Automated AI Agent Workflows with n8n & JSON Extraction

#aiagents #automation #dataextraction #api

TL;DR

To build automated website enrichment and competitor research workflows for AI agents, use n8n to orchestrate the pipeline and a web scraping API to convert public HTML pages into structured JSON. By passing target URLs from your CRM into an n8n HTTP Request node, requesting JSON format from the scraper, and feeding the output into an AI agent node, you can continuously extract competitor pricing, feature sets, and firmographic data without writing custom parsers.

The Architecture of an Enrichment Workflow

AI agents require structured context. Feeding raw, unparsed HTML into an LLM window results in high token costs, degraded reasoning, and hallucinated data. To automate competitor research or lead enrichment, the pipeline must standardize the input before it reaches the agent.

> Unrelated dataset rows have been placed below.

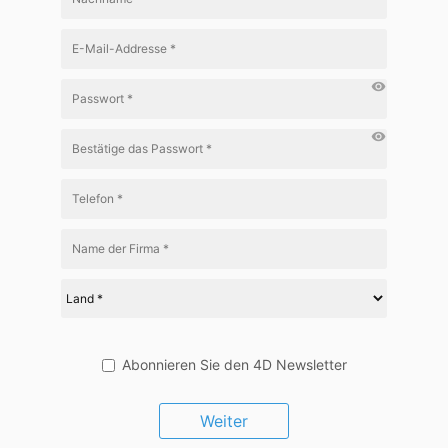
visibility
visibility
Abonnieren Sie den 4D Newsletter
Weiter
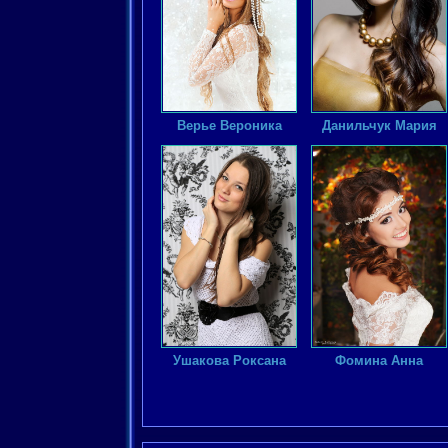
Верье Вероника
Данильчук Мария
Ушакова Роксана
Фомина Анна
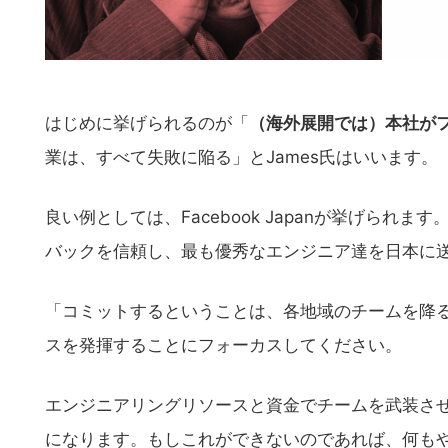
はじめに挙げられるのが「
（海外展開では）本社が
業は、すべて失敗に陥る」とJames氏はいいます。
良い例としては、Facebook Japanが挙げられま
バックを信頼し、最も優秀なエンジニア達を日本に
「コミットするということは、各地域のチームを降
スを発揮することにフォーカスしてください。
エンジニアリングリソースと資金でチームを武装さ
になります。もしこれができないのであれば、何も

An effective n8n enrichment pipeline consists of four stages:

Triggering: A CRM webhook, database event, or cron schedule initiates the workflow with a target URL.
Extraction: A request is made to a scraping API to fetch the publicly accessible page and return it as a structured JSON object.
Reasoning: The AI agent processes the structured JSON against a specific prompt to extract insights (e.g., pricing tiers, feature lists).
Storage: The structured insights are pushed back to the originating CRM or database.

Building the n8n Pipeline

n8n is a node-based workflow automation tool that excels at integrating APIs and LLMs. We will build a pipeline that monitors competitor pricing pages and enriches a central database.

Step 1: Triggering the Workflow

Start by adding a Webhook node or a Schedule node in n8n.
If you are enriching inbound leads, a Webhook node is optimal. Configure your CRM to send a POST request to the n8n webhook URL containing the lead's company website.

For continuous competitor research, use a Schedule node set to run weekly, followed by a database node (like PostgreSQL or Supabase) that pulls a list of competitor URLs to check.

Step 2: Structured Data Extraction

Once you have the target URL, you need to extract the data. Traditional scraping requires building brittle CSS selectors. Instead, we use AlterLab to request the page and return a structured JSON representation of the content.

Add an HTTP Request node in n8n.
Configure it to make a POST request to the scraping API endpoint.

If you are testing locally outside of n8n, you can achieve the exact same extraction using cURL or Python.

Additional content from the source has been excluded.